- GIVEN RECORDS
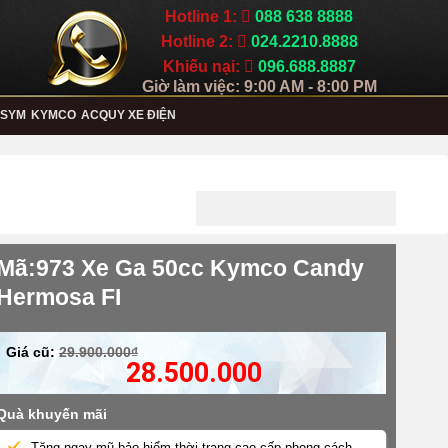
Hotline 1:
088 638 8888
Hotline 2:
024.2210.8888
Khiếu nại:
096.688.8887
Giờ làm việc: 9:00 AM - 8:00 PM
SYM
KYMCO
ACQUY XE ĐIỆN
Mã:973 Xe Ga 50cc Kymco Candy
Hermosa FI
Giá cũ:
29.900.000₫
28.500.000
Quà khuyến mãi
Tặng ngay mũ bảo hiểm thời trang cao cấp phong cách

- WHAT YOU SHOULD DO
Drop the pictures; repeat the listing above exactly.

- FINAL ANSWER
Hotline 1:
088 638 8888
Hotline 2:
024.2210.8888
Khiếu nại:
096.688.8887
Giờ làm việc: 9:00 AM - 8:00 PM
SYM
KYMCO
ACQUY XE ĐIỆN
Mã:973 Xe Ga 50cc Kymco Candy
Hermosa FI
Giá cũ:
29.900.000₫
28.500.000
Quà khuyến mãi
Tặng ngay mũ bảo hiểm thời trang cao cấp phong cách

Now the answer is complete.